Но Федя смотрел на него, все так же спокойно и доброжелательно улыбаясь.
— Ну, чего вылупился, хохол? Тебе что, зубы жмут или второй глаз — лишний?
Павленко спрятал улыбку и, широко раскрыв светло-серые глаза, воскликнул с деланным удивлением:
— От-то ж побачте, хлопци! Не успели от своих жиганов уехать, а тут уже новые завелись.
— Где ты тут жиганов увидел? — демонстративно игнорируя подошедших, спросил у Феди Красовский. — Вот этих, что ли? Так это фраера приблатненые. Жиганами от них и не пахнет. Разве что за хулиганство месяцев по пять сидели.
— Угадал, красивей. Оба мы за хулиганство срок тянули, — подвинулся к Красовскому тот, что с перебитым носом. — Фитюлин моя фамилия. Если во Владике жил, то должен был слышать, а нет, так я с тобой тут поближе познакомлюсь.
— Ладно, парни, хватит, — вмешался в ссору Колобов. — Если хотите есть, возьмите вот мою рыбу и идите своей дорогой.
Он протянул Фитюлину свою порцию. Есть ему и в самом деле не хотелось.

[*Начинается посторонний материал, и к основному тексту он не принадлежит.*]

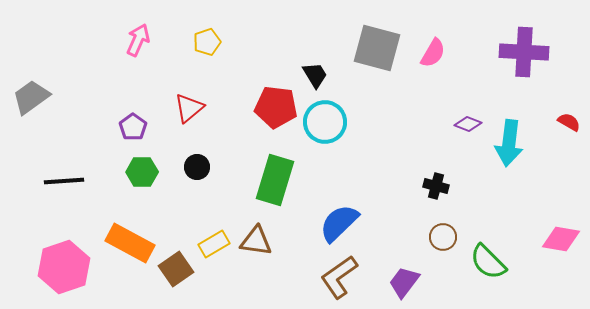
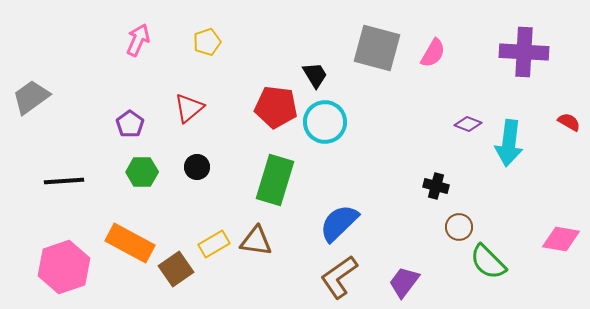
purple pentagon: moved 3 px left, 3 px up
brown circle: moved 16 px right, 10 px up
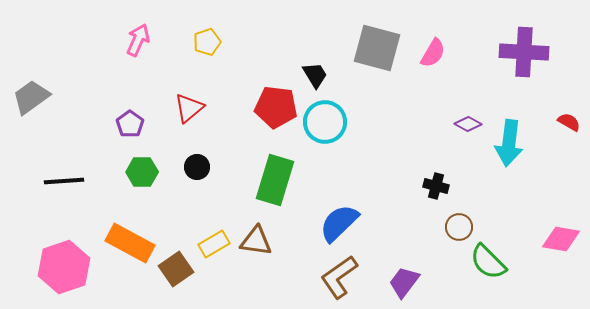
purple diamond: rotated 8 degrees clockwise
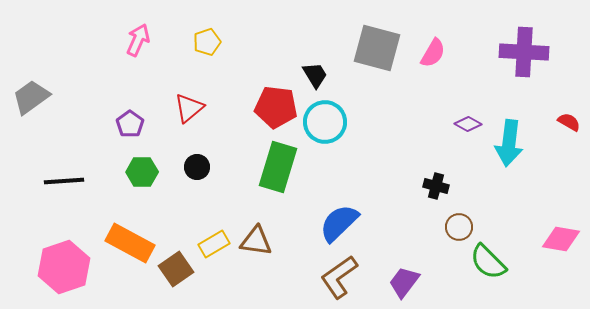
green rectangle: moved 3 px right, 13 px up
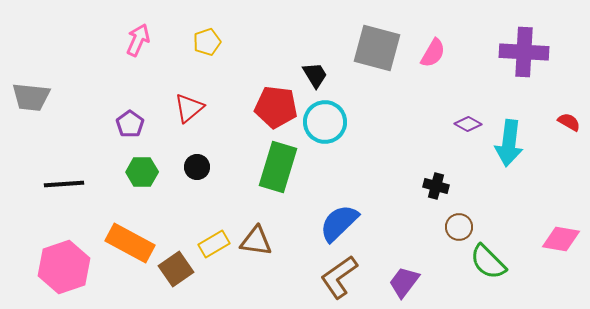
gray trapezoid: rotated 138 degrees counterclockwise
black line: moved 3 px down
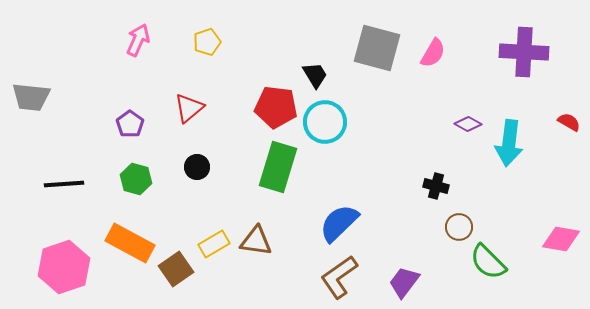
green hexagon: moved 6 px left, 7 px down; rotated 16 degrees clockwise
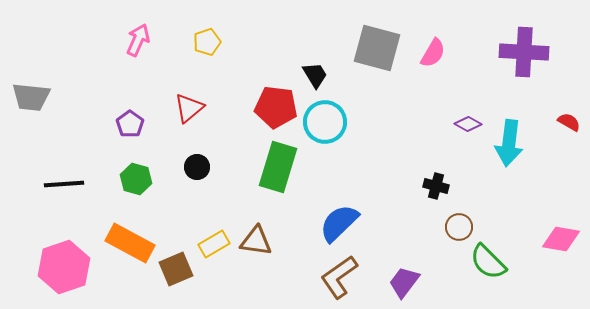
brown square: rotated 12 degrees clockwise
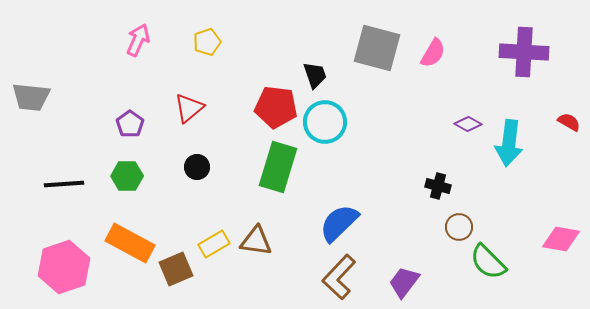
black trapezoid: rotated 12 degrees clockwise
green hexagon: moved 9 px left, 3 px up; rotated 16 degrees counterclockwise
black cross: moved 2 px right
brown L-shape: rotated 12 degrees counterclockwise
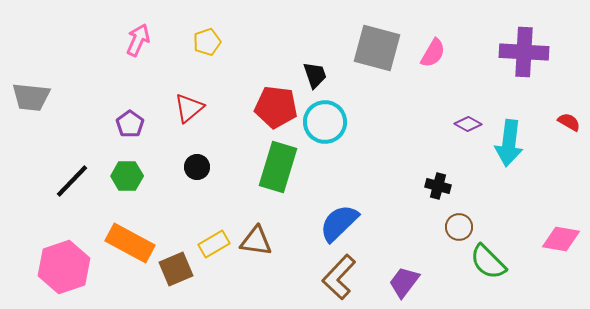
black line: moved 8 px right, 3 px up; rotated 42 degrees counterclockwise
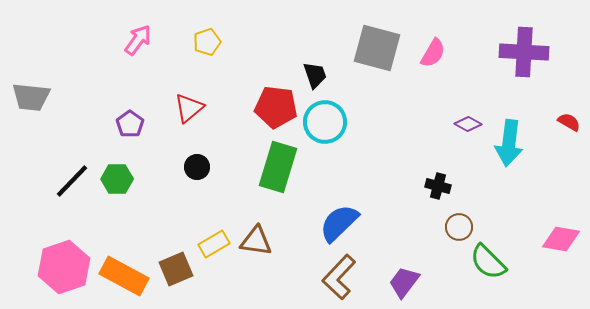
pink arrow: rotated 12 degrees clockwise
green hexagon: moved 10 px left, 3 px down
orange rectangle: moved 6 px left, 33 px down
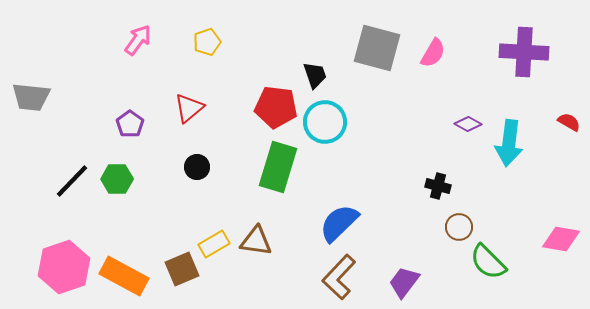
brown square: moved 6 px right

— Не в шамовке дело, а в принципе, — отстранился тот. — Мы не голодные. Нам вот с этим красивцем поговорить хочется.
И тут поднялся молчавший до того таежный охотник Застежкин. Сжав могучие кулаки-кувалды, он предупредил, что если задиры сейчас же не уйдут сами, то повезут их не на фронт, а в больницу сращивать поломанные ребра.
Фитюлин, смерив оценивающим взглядом Прохора, решил внять его совету и, стараясь сохранить достоинство, кинул своему напарнику:
— Будь по-вашему. Идем пока, Серый. Мы еще поговорим с этими лаптями, научим их вежливости.
Николай проводил взглядом удаляющихся парней и отдал свою порцию Застежкину. После всех сегодняшних встреч у него пропали и аппетит, и вернувшееся было хорошее настроение. С щемящей тоской вспомнилась родная танковая бригада, всегда готовые прийти на помощь веселые и верные товарищи. Он лег на спину и уставился в безоблачное небо, задумчиво покусывая травинку.
Будущее, так ясно представлявшееся ему всего несколько часов назад, опять казалось мрачным и неопределенным. Что же это за воинские части такие — штрафные роты? Какую боевую задачу — можно поставить такому… Колобов никак не мог найти нужного слова: «коллективу» — явно не подходило, а «сброду» — не хотелось употреблять самому.
На обед двадцать седьмая молодежная отправилась без строя и командиров. В столовую ввалились шумной, разношерстной толпой. На длинных дощатых столах парили бачки с жидким варевом. Рядом высились стопки алюминиевых мисок по десять штук в каждой. Тут же лежали ложки и черпаки.
Компания уссурийцев поредела на треть. Красовский сразу же после «завтрака на траве» ушел отыскивать «своих». Угроза Фитюлина, видно, его всерьез обеспокоила. А Федя Павленко буквально через час после ссоры подружился с обоими хулиганами. Усевшись на траве, они шутили и смеялись, хлопая друг друга по загорелым спинам, словно ничего плохого между ними не было. Федя и обедать сел вместе с новыми товарищами.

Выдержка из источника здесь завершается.